In recent weeks, hedge funds abandoned the oil complex as they worried that the resumption of Iranian nuclear talks would bring a flood of oil to the marketplace. Yet, they boosted their net long position to the highest level in nearly 3 years last week.
It doesn’t help that there’s not a lot of new news. There were concerns about a drop in Chinese imports and also news about the resumption of the Iranian nuclear talks, but it still looks like a longshot when it comes to lifting sanctions.
In the past when oil processing rose, rig counts would increase rapidly, raising U.S. production; that isn’t happening this time. Banks are turning their back on U.S. energy, giving rise to a new era of OPEC+ dominance.
Not only did a fire break out and sink the 207-meter Kharg, Iran’s largest warship, a fire continues to rage at one of its largest state-owned refinery and chemical company, the Tondgooyan Petrochemical Co.
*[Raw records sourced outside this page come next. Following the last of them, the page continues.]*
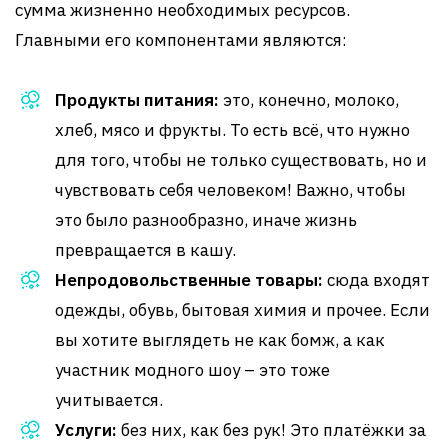
сумма жизненно необходимых ресурсов.
Главными его компонентами являются:
Продукты питания:
это, конечно, молоко,
хлеб, мясо и фрукты. То есть всё, что нужно
для того, чтобы не только существовать, но и
чувствовать себя человеком! Важно, чтобы
это было разнообразно, иначе жизнь
превращается в кашу.
Непродовольственные товары:
сюда входят
одежды, обувь, бытовая химия и прочее. Если
вы хотите выглядеть не как бомж, а как
участник модного шоу – это тоже
учитывается.
Услуги:
без них, как без рук! Это платёжки за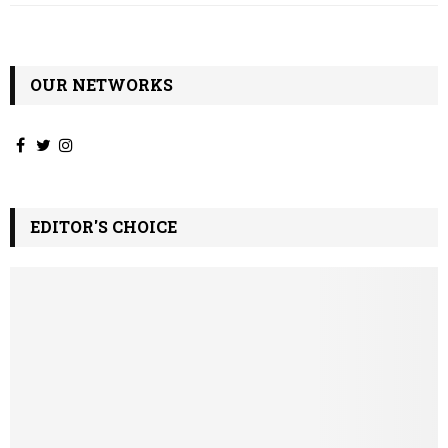
OUR NETWORKS
EDITOR'S CHOICE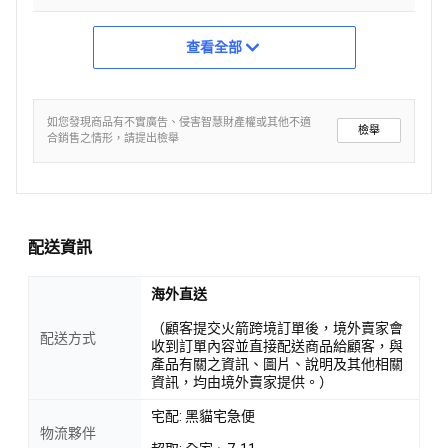
查看全部
如您發現商品有不實廣告、侵害智慧財產權或其他不適
檢舉
合銷售之情形，請提出檢舉
配送資訊
海外直送
（顧客提交火箭跨境訂單後，境外賣家會
配送方式
收到訂單內容並直接配送商品給顧客，與
產品有關之資訊、圖片、說明及其他相關
資訊，均由境外賣家提供。）
宅配: 黑貓宅急便
物流夥伴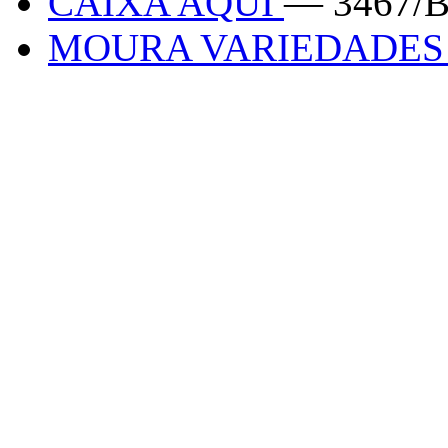
CAIXA AQUI
— 3467/
MOURA VARIEDADE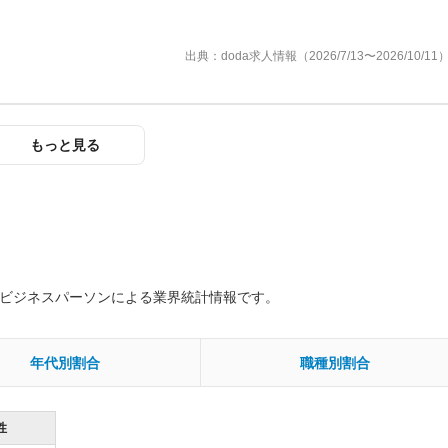
出典：doda求人情報（2026/7/13〜2026/10/11
もっと見る
のビジネスパーソンによる業界統計情報です。
年代別割合
職種別割合
性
Global demand is rising and the world is more than likely headed towards an oil supply squeeze. Demand is recovering faster than supply: U.S. rig counts rose by only 3 last week and crude oil inventories are falling.
Oil prices are being boosted by increasing demand and demand expectations, along with the fact that an Iran nuclear deal is becoming more difficult to reach, as Secretary of State Antony Blinken says that it’s unlikely that Iran will comply.